## What you will do
Everything in the entries except the pictures must be duplicated exactly.

Start of Records provided

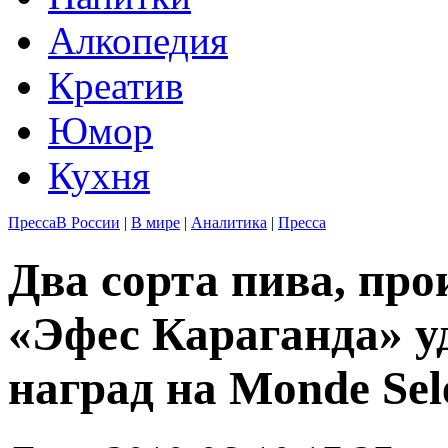
Алкопедия
Креатив
Юмор
Кухня
Пресса
В России
|
В мире
|
Аналитика
|
Пресса
Два сорта пива, пр
«Эфес Караганда» у
наград на Monde Sel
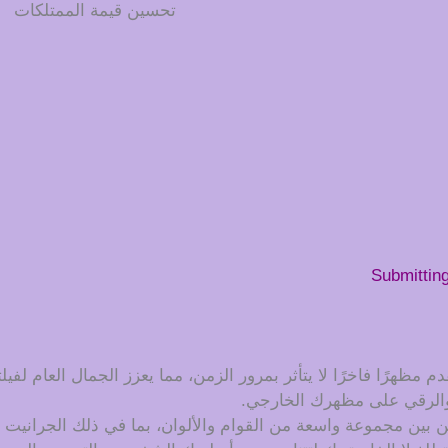
تحسين قيمة الممتلكات
Submittin
دم مظهرًا فاخرًا لا يتأثر بمرور الزمن، مما يعزز الجمال العام لف
 والرقي على مظهرك الخارجي.
ن بين مجموعة واسعة من القوام والألوان، بما في ذلك الجرانيت ا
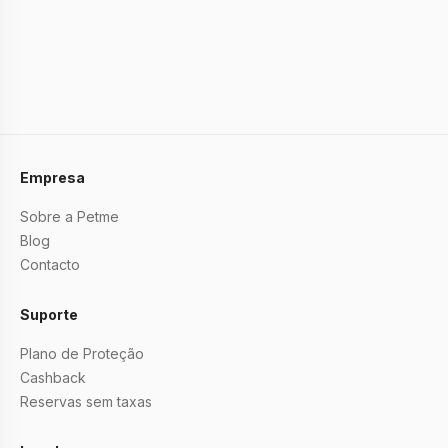
Empresa
Sobre a Petme
Blog
Contacto
Suporte
Plano de Proteção
Cashback
Reservas sem taxas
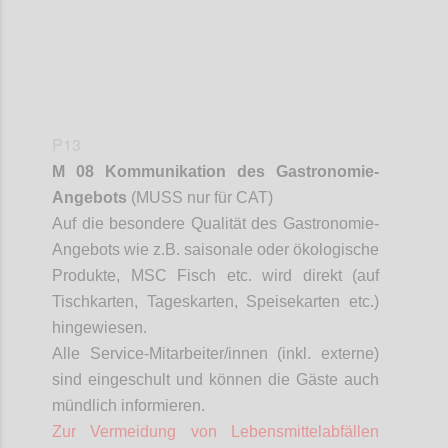
P13
M 08 Kommunikation des Gastronomie-
Angebots
(MUSS nur für CAT)
Auf die besondere Qualität des Gastronomie-
Angebots wie z.B. saisonale oder ökologische
Produkte, MSC Fisch etc. wird direkt (auf
Tischkarten, Tageskarten, Speisekarten etc.)
hingewiesen.
Alle Service-Mitarbeiter/innen (inkl. externe)
sind eingeschult und können die Gäste auch
mündlich informieren.
Zur Vermeidung von Lebensmittelabfällen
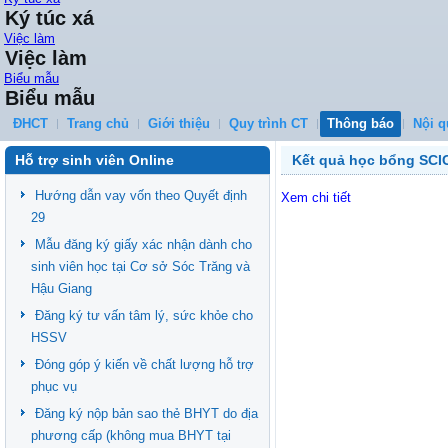
Ký túc xá
Việc làm
Việc làm
Biểu mẫu
Biểu mẫu
ĐHCT
Trang chủ
Giới thiệu
Quy trình CT
Thông báo
Nội q
Hỗ trợ sinh viên Online
Kết quả học bổng SCI
Hướng dẫn vay vốn theo Quyết định
Xem chi tiết
29
Mẫu đăng ký giấy xác nhận dành cho
sinh viên học tại Cơ sở Sóc Trăng và
Hậu Giang
Đăng ký tư vấn tâm lý, sức khỏe cho
HSSV
Đóng góp ý kiến về chất lượng hỗ trợ
phục vụ
Đăng ký nộp bản sao thẻ BHYT do địa
phương cấp (không mua BHYT tại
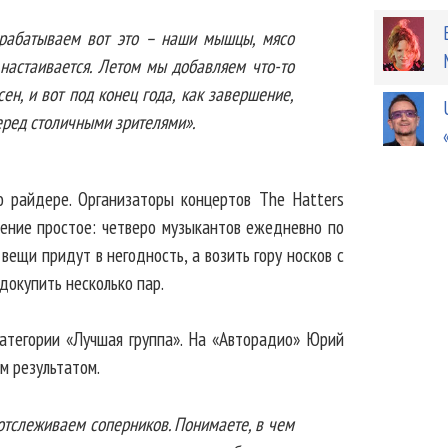
арабатываем вот это – наши мышцы, мясо
 настаивается. Летом мы добавляем что-то
ен, и вот под конец года, как завершение,
перед столичными зрителями».
о райдере. Организаторы концертов The Hatters
нение простое: четверо музыкантов ежедневно по
вещи придут в негодность, а возить гору носков с
докупить несколько пар.
атегории «Лучшая группа». На «Авторадио» Юрий
м результатом.
 отслеживаем соперников. Понимаете, в чем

End of Records provided

## Result below
Алкопедия
Креатив
Юмор
Кухня
Пресса
В России
|
В мире
|
Аналитика
|
Пресса
Два сорта пива, пр
«Эфес Караганда» у
наград на Monde Sel
تحسين قيمة الممتلكات
Submittin
دم مظهرًا فاخرًا لا يتأثر بمرور الزمن، مما يعزز الجمال العام لف
 والرقي على مظهرك الخارجي.
ن بين مجموعة واسعة من القوام والألوان، بما في ذلك الجرانيت ا
Empresa
Sobre a Petme
Blog
Contacto
Suporte
Plano de Proteção
Cashback
Reservas sem taxas
P13
M 08 Kommunikation des Gastronomie-
Angebots
(MUSS nur für CAT)
Auf die besondere Qualität des Gastronomie-
Angebots wie z.B. saisonale oder ökologische
Produkte, MSC Fisch etc. wird direkt (auf
Tischkarten, Tageskarten, Speisekarten etc.)
hingewiesen.
Alle Service-Mitarbeiter/innen (inkl. externe)
sind eingeschult und können die Gäste auch
mündlich informieren.
Zur Vermeidung von Lebensmittelabfällen
Ký túc xá
Việc làm
Việc làm
Biểu mẫu
Biểu mẫu
ĐHCT
Trang chủ
Giới thiệu
Quy trình CT
Thông báo
Nội q
Hỗ trợ sinh viên Online
Kết quả học bổng SCI
Hướng dẫn vay vốn theo Quyết định
Xem chi tiết
29
Mẫu đăng ký giấy xác nhận dành cho
sinh viên học tại Cơ sở Sóc Trăng và
Hậu Giang
Đăng ký tư vấn tâm lý, sức khỏe cho
HSSV
Đóng góp ý kiến về chất lượng hỗ trợ
phục vụ
Đăng ký nộp bản sao thẻ BHYT do địa
phương cấp (không mua BHYT tại
арабатываем вот это – наши мышцы, мясо
 настаивается. Летом мы добавляем что-то
ен, и вот под конец года, как завершение,
перед столичными зрителями».
о райдере. Организаторы концертов The Hatters
нение простое: четверо музыкантов ежедневно по
вещи придут в негодность, а возить гору носков с
докупить несколько пар.
атегории «Лучшая группа». На «Авторадио» Юрий
м результатом.
 отслеживаем соперников. Понимаете, в чем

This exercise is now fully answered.